They call them “public servants,” although that usage is a bit quaint in this age of staggeringly corrupt, self-serving politicians, and it’s good to know that Biden White House staffers are hard at work, doing everything they can to improve the lot of Americans and protect our nation and its allies. Politico reported Tuesday that “some people in the Biden administration are huge Harry Potter fans” and are spending a lot of time choosing “magic spirit animals” for themselves. Will the magic spirit animals, or patronus, in Harry Potter terminology, of Biden’s handlers, help get the remaining Americans out of Afghanistan, end the crisis at the Southern border, or turn around the tanking economy? Politico didn’t say.
The crack Politico “journalists” have, however, been on this story for a long time.

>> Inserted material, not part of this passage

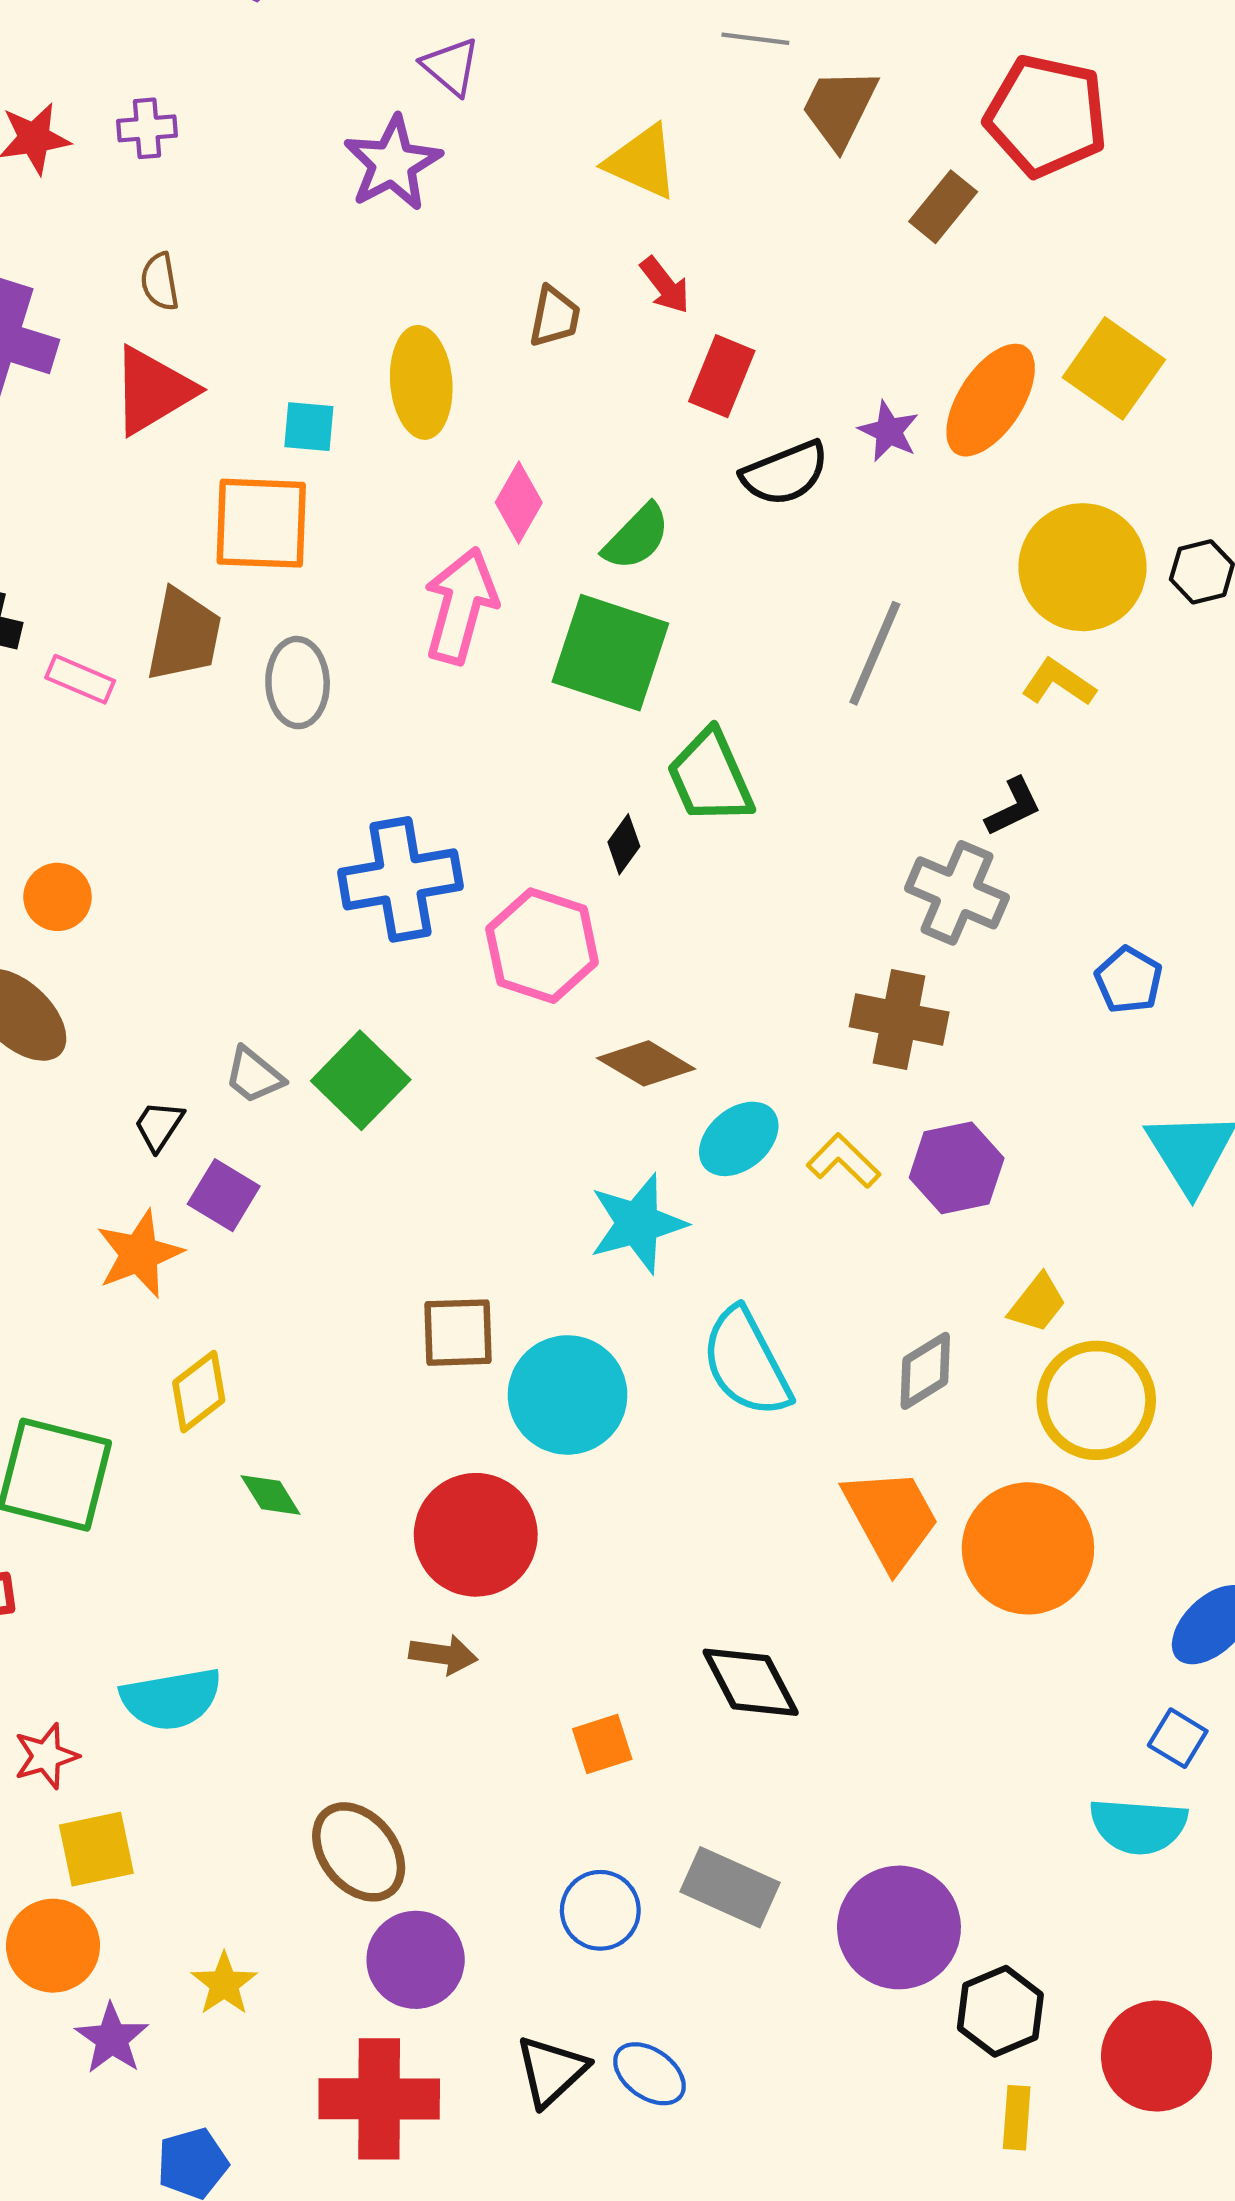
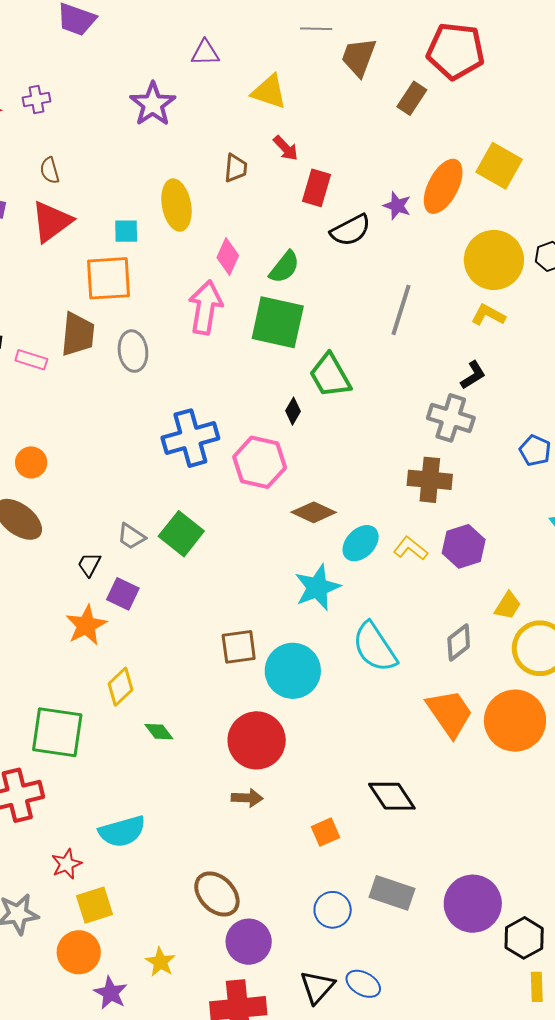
purple triangle: (451, 67) -> (205, 53), moved, turned -36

Back on January 7, they first reported that Merrick Garland, who was soon to become attorney general, was “a Harry Potter fanboy.” And not just someone who enjoyed the books and movies: Garland, according to Politico, was “such an earnest fan of the series that President Barack Obama’s aides nicknamed him ‘Dumbledore’ [although some said that was also due to his genial manner].”
Yeah, he’s a genial guy. He is a ferociously partisan hack who shows numerous signs of moving toward criminalizing political opposition in the United States under the guise of fighting “white supremacy,” but hey, he loves Harry Potter, so how bad could he be? Garland, says Politico, got Harvard to give Potter creator J.K. Rowling an honorary degree, and during his commencement speech to the 2016 graduating class of his high school alma mater, he expatiated at length on lessons from the Potter books, calling Hermione Granger “one of my favorite people” and quoting her saying, “I’m hoping to do some good in the world.” He told the graduates: “Now that doesn’t mean that you and your friends have to vanquish Lord Voldemort….But as Professor Dumbledore once told Harry Potter: It is our choices that show what we truly are, more than our abilities. So make the choice to do to some good in the world.”

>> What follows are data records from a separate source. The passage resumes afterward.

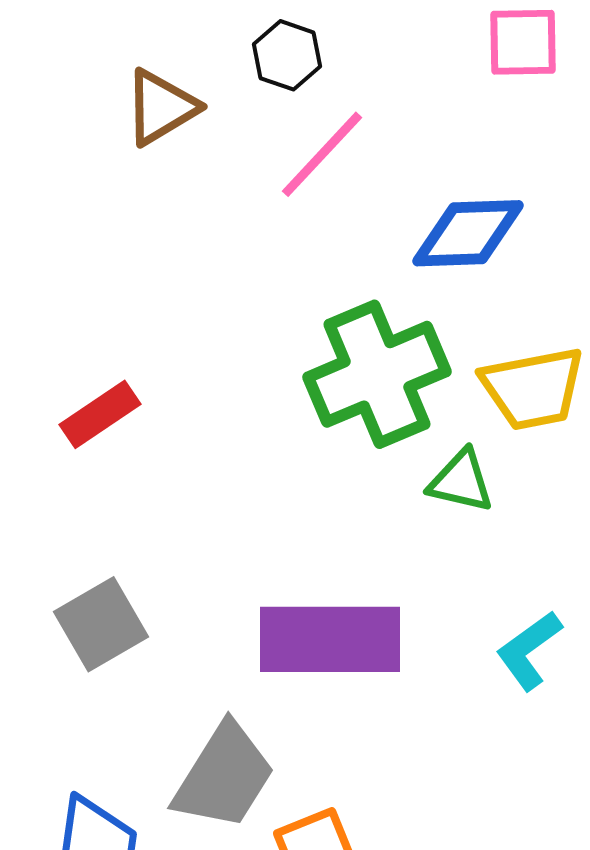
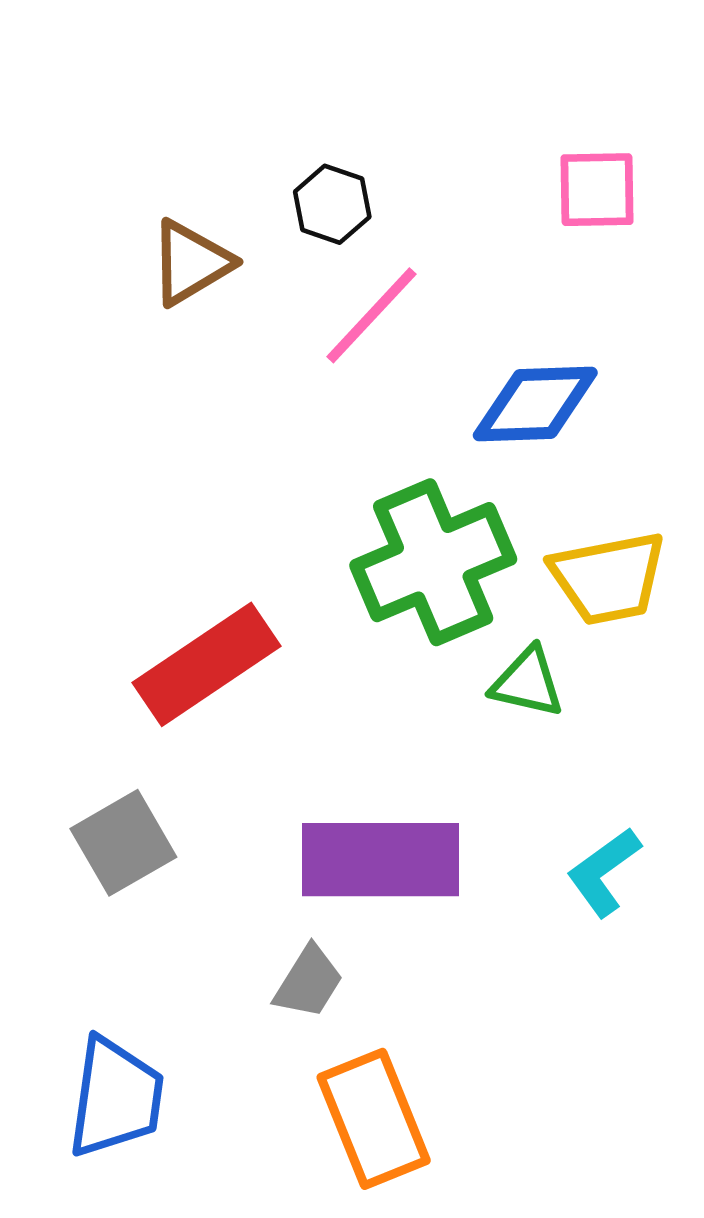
red rectangle: (100, 414) -> (206, 664), moved, size x1.6
gray trapezoid: (224, 776) -> (309, 982), moved, size x0.6

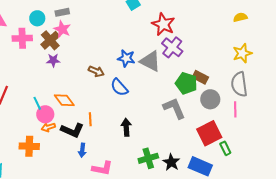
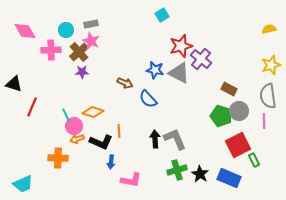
red star: (163, 24) -> (181, 46), moved, turned 30
green pentagon: (186, 83) -> (221, 116), moved
orange diamond: (64, 100) -> (93, 112), turned -35
gray L-shape: (174, 108) -> (175, 139), moved

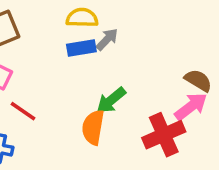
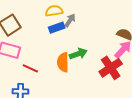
green arrow: (111, 100) -> (78, 54), turned -150
orange semicircle: (93, 127) -> (63, 62), moved

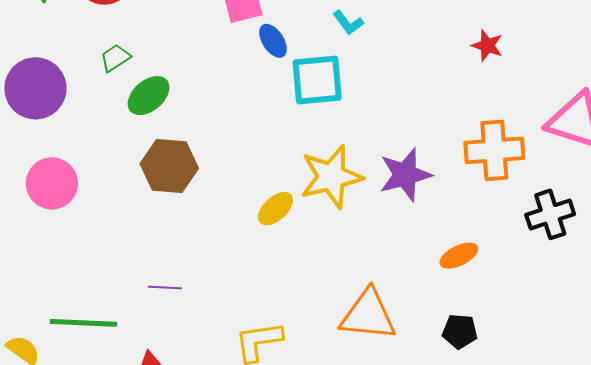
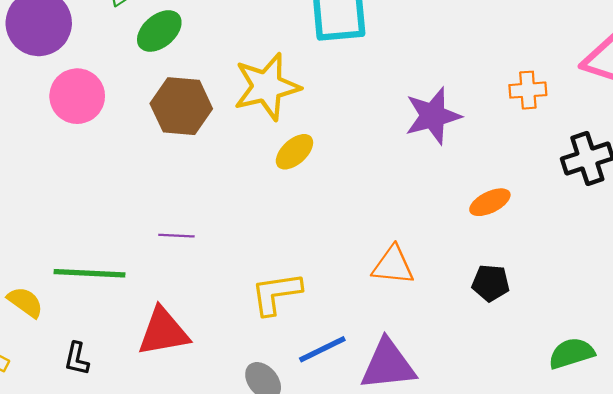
orange cross: (494, 150) -> (528, 90), size x0.6
yellow star: (331, 177) -> (267, 87), moved
pink circle: (52, 183) -> (77, 96), moved
orange triangle: (368, 315) -> (393, 265), size x0.7

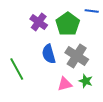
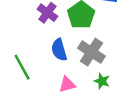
pink triangle: (65, 84) -> (67, 85), moved

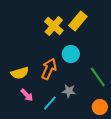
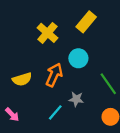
yellow cross: (54, 26) -> (47, 33), moved
pink arrow: (27, 95) -> (12, 115), moved

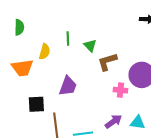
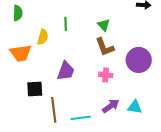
green triangle: (90, 46) -> (104, 25), moved
brown L-shape: (107, 62) -> (105, 47), turned -95
pink cross: (120, 90) -> (106, 75), moved

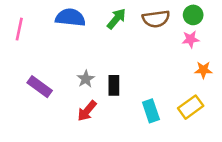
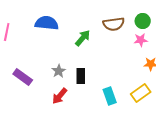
green arrow: (116, 19) -> (83, 38), moved

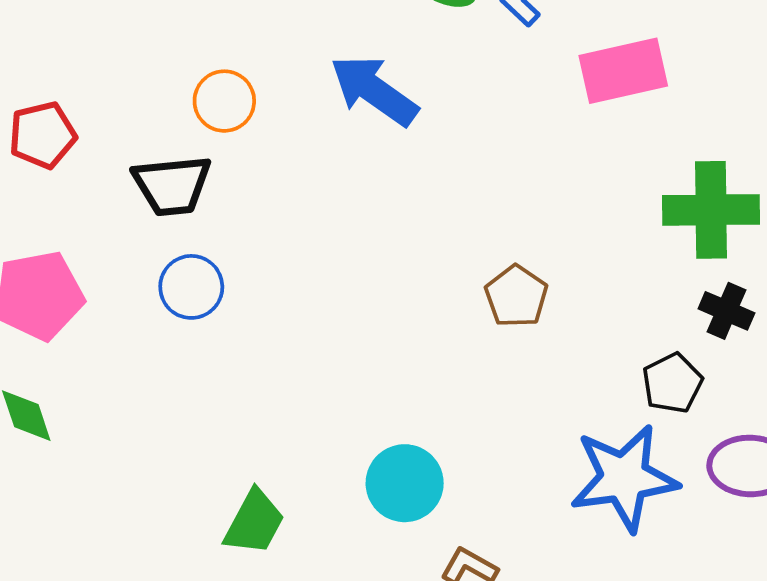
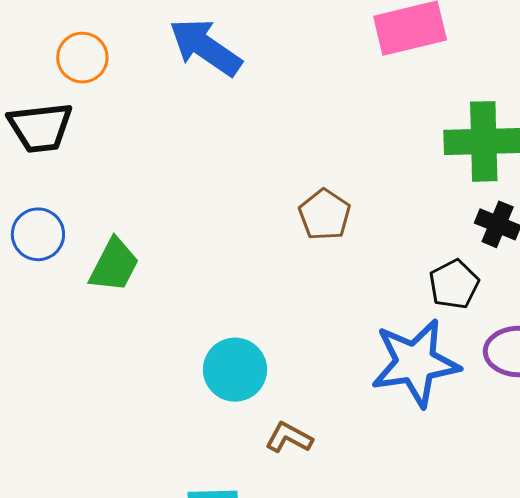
blue circle: (191, 287) -> (38, 234), moved
green trapezoid: (254, 522) -> (114, 265), moved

Members of the Biden White House team have apparently decided to do some good in the world not by addressing the problems created by the administration’s disastrous choices in Afghanistan, or the other problems arising from Biden’s handlers’ mismanagement of the economy, but by joining Garland in Harry Potter foolery. Emilie Simons, the assistant press secretary, even has a “collage above her desk in the West Wing” featuring the magic spirit animals of her colleagues.
According to Politico, “rapid response director Mike Gwin is a bald eagle. Deputy press secretary Andrew Bates is a black stallion. Assistant press secretary Vedant Patel is an orca whale. Press assistant Natalie Austin is a Siberian husky. Deputy press secretary Chris Meagher is technically a bear but Simons changed it to be a picture of a teddy bear dressed as a wizard — wand and all.” Wait a minute: I thought they were all skunks.
In a follow-up story on Wednesday (apparently someone at Politico thinks this is as important as the White House staffers do), Politico upgraded Simons’ collage to a “mural!,” complete with an exclamation point, and informed us that Press Secretary Jen Psaki is a “wild cat — a picture of a cat is affixed to her Vogue profile shot.” Meanwhile, “press office chief of staff Amanda Finney is a lion. Press assistant Angela Perez is a capybara. Principal deputy press secretary Karine Jean-Pierre is a black mare. Press assistant Michael Kikukawa is a jack rabbit. Assistant press secretary Kevin Munoz is a deer. And Simons is an exotic, colorful bird. She thinks it’s a Bali bird of paradise but that could not be independently verified.”
Well, get on that, Politico! And while you’re at it, tell us the magic spirit animals of Joe Biden and Kamala Harris. Old Joe might be a possum, except they’re always playing dead, not playing at being alive. And Kamala? The mind reels. Maybe a hyena? Can hyenas be said to cackle?
In any case, the whole Politico series of three stories on the Pottermania in the Biden White House brings to mind the immortal words of the longtime far-Left White House correspondent Helen Thomas: “Everything is going down the drain.” While Biden’s handlers were choosing magic spirit animals and working on their “murals!,” the Taliban were essentially handed $85 billion worth of American weaponry and military hardware, and Americans are still trapped in the country. Maybe if Biden’s White House staff put the Harry Potter books down for a while and got to work, they might find some ways to get them out and to mitigate the catastrophe that is Biden’s Afghanistan policy. They might even figure out a way to revitalize the economy beyond raising taxes and increasing government interference.
On second thought, these are hardcore, doctrinaire Leftists. Maybe it’s better for all of us if they paid as little attention to their actual jobs as possible. Time to make another mural, folks!